One area, however, I think we reliably get wrong and there’s not as much guidance for, is making learning meaningful. Not only is Keller the only ID theorist talking about the emotional side, there’s not much other systematic guidance. Rance Green’s new book on instructional story design gives a good stab, but I think there’s more. And while Nick Shackleton-Jones book has some good ideas, his model also has a fundamental flaw.
And I have addressed this. My book Engaging Learning was about designing games for learning, but the alignment at the core is applicable to making learning personally relevant. And, of course, my thinking’s continued. I’ve been digging in deeper into the emotional side.

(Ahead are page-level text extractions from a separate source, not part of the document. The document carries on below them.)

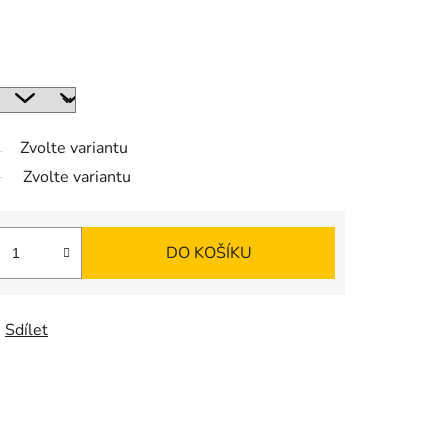
Zvolte variantu
Zvolte variantu
DO KOŠÍKU
Sdílet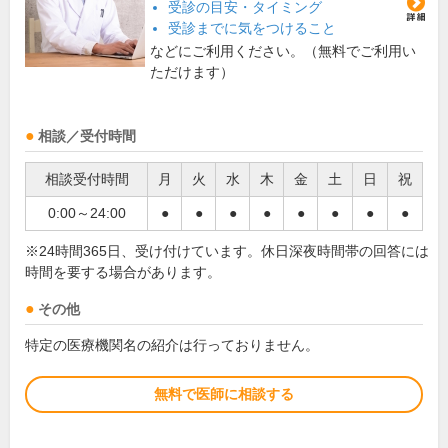
受診の目安・タイミング
受診までに気をつけること
などにご利用ください。（無料でご利用い
ただけます）
相談／受付時間
相談受付時間
月
火
水
木
金
土
日
祝
0:00～24:00
●
●
●
●
●
●
●
●
※24時間365日、受け付けています。休日深夜時間帯の回答には
時間を要する場合があります。
その他
特定の医療機関名の紹介は行っておりません。
無料で医師に相談する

So, my thinking is that this might be an area to really unpack and get concrete about. It’s been part of my approach to LXD, but I’m wondering about not trying to cover all the learning science, and focus on the unique elements of engagement. I’m signed up to speak on it at the Learning and Development Conference, but the question is whether I start doing more. Should I focus on making learning meaningful? And I really, really welcome your thoughts on this!
Jason Aydelott says
Thanks, Clark, I wholeheartedly agree that we often do start on the wrong foot. I can’t count the number of times managers have asked us to design and deliver a learning solution for performance issues that were not skill-gaps. Before accepting a “training order” from a manager or SME, we need to take a human performance consultant approach. At a minimum, we should do a quick root cause analysis to find out why there is a performance gap, or indeed if there really is a gap in the first place.
Kent says
Clark,
Great post. Quick question… What do you consider the key characteristics of “meaningful learning”? You mentioned “personally relevant”. Are there other key characteristics?
Regards,
Paul Miller says
Wake me up in 20 or so years when the hardware and software have made VR/AR a practical reality for education. For now the experts only seem to quibble about micro differences between learning methods. Too costly to implement and nobody willing to make radical changes necessary. Make that 30 years, more realistic.
Clark says
Stay tuned! Will be doing a session at the Learning & Development Conference on it (still in development), but briefly it’s about making sure it’s meaningful to the learners (lots to unpack, e.g. WIIFM) and to the domain, make it safe, challenge…see previous posts on engagement (https://blog.learnlets.com/?s=engag).
Clark says
Paul, couldn’t disagree more. It’s not about the tech. It’s about the cognitive and emotional components, and we’re not addressing them. I think if you get people motivated, they’ll find a way to learn. Yet we don’t do it at all, or only superficially.